The custard will serve four to six people. It's even better served with a crisp cookie.

If you're lazy like me, you can skip the mixing bowl and mix the ingredients directly in the baking dish.

Thursday, February 2, 2012

Death, Begone!

After Dennis and I married we spent the ensuing months going to funerals of members of his extended family. It was a strange way for me to enter his family circle, a strange way to become acquainted with them. I longed to meet them in happier circumstances. I'd had my fill of death.

Recently this phenomenon has recurred; I can't get away from death. First came the shock of losing Butch. Then, about three weeks ago I learned that my former husband Tom was seriously ill.

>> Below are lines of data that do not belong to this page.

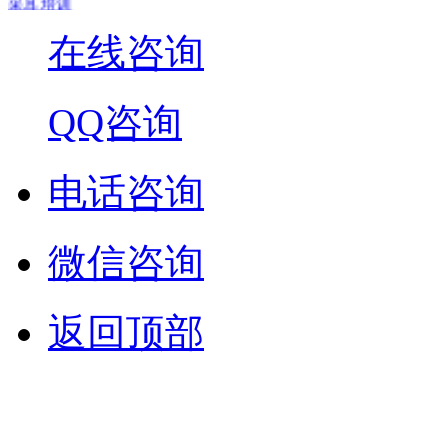
CE认证
在线咨询
QQ咨询
电话咨询
微信咨询
返回顶部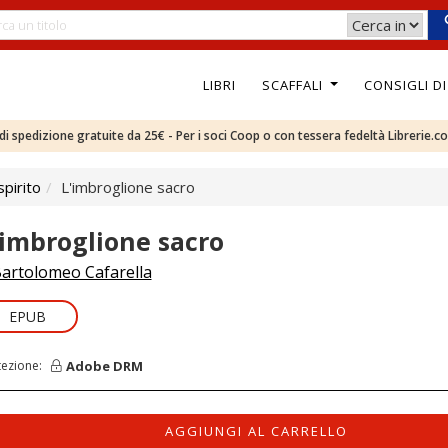
LIBRI
SCAFFALI
CONSIGLI D
e di spedizione gratuite da 25€ - Per i soci Coop o con tessera fedeltà Librerie.c
pirito
L'imbroglione sacro
'imbroglione sacro
artolomeo Cafarella
EPUB
Adobe DRM
tezione:
AGGIUNGI AL CARRELLO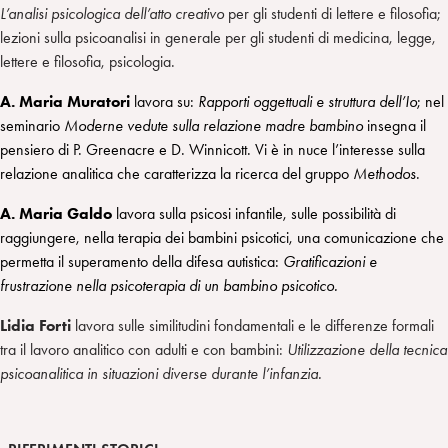
L’analisi psicologica dell’atto creativo
per gli studenti di lettere e filosofia;
lezioni sulla psicoanalisi in generale per gli studenti di medicina, legge,
lettere e filosofia, psicologia.
A. Maria Muratori
lavora su:
Rapporti oggettuali e struttura dell’Io
; nel
seminario
Moderne vedute sulla relazione madre bambino
insegna il
pensiero di P. Greenacre e D. Winnicott. Vi è in nuce l’interesse sulla
relazione analitica che caratterizza la ricerca del gruppo
Methodos
.
A. Maria Galdo
lavora sulla psicosi infantile, sulle possibilità di
raggiungere, nella terapia dei bambini psicotici, una comunicazione che
permetta il superamento della difesa autistica:
Gratificazioni e
frustrazione nella psicoterapia di un bambino psicotico.
Lidia Forti
lavora sulle similitudini fondamentali e le differenze formali
tra il lavoro analitico con adulti e con bambini:
Utilizzazione della tecnica
psicoanalitica in situazioni diverse durante l’infanzia.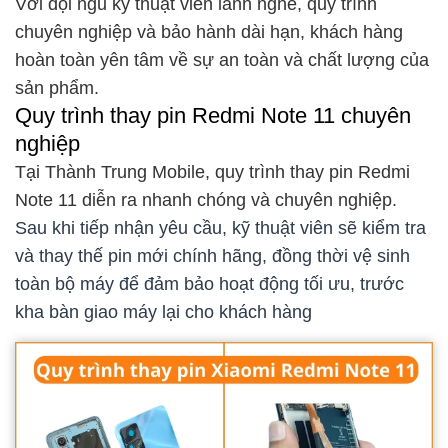
Với đội ngũ kỹ thuật viên lành nghề, quy trình
chuyên nghiệp và bảo hành dài hạn, khách hàng
hoàn toàn yên tâm về sự an toàn và chất lượng của
sản phẩm.
Quy trình thay pin Redmi Note 11 chuyên
nghiệp
Tại Thành Trung Mobile, quy trình thay pin Redmi
Note 11 diễn ra nhanh chóng và chuyên nghiệp.
Sau khi tiếp nhận yêu cầu, kỹ thuật viên sẽ kiểm tra
và thay thế pin mới chính hãng, đồng thời vệ sinh
toàn bộ máy để đảm bảo hoạt động tối ưu, trước
kha bàn giao máy lại cho khách hàng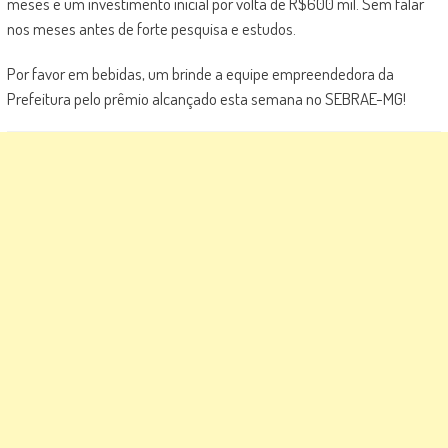
meses e um investimento inicial por volta de R$600 mil. Sem falar
nos meses antes de forte pesquisa e estudos.
Por favor em bebidas, um brinde a equipe empreendedora da
Prefeitura pelo prêmio alcançado esta semana no SEBRAE-MG!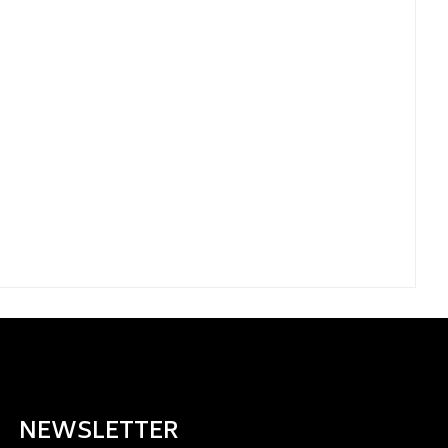
NEWSLETTER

No one was here to look in on him but me. His condition rapidly deteriorated so Nancy and Carol came home to be with him. They stayed with us, of course, and we have been on death watch together.

Yesterday brought the sudden death of Maude, one of Dennis' students whom we admired and appreciated. Then, in the evening, Tom gave up the ghost.

Now I'm putting the grim reaper on notice: give us a break! Give us a chance to grow accustomed to a world without these people. Give us a chance to settle into the comfort of our daily routines. Give us a chance to heal.

A rash of deaths is strange and unsettling to us, but imagine what it must be like to live in countries such as Iraq, where dozens of deaths occur almost daily. Places where a trip to the market to purchase food could end with a car bomb explosion, scattering body parts in the street. Or imagine what it must be like to live in a nursing home where death stalks the halls by day and night, leaving empty beds and empty chairs at the breakfast table.

My heart aches for people who must live with death and the potential for death every day, with no respite for healing. I pray for peace for them and for all of us.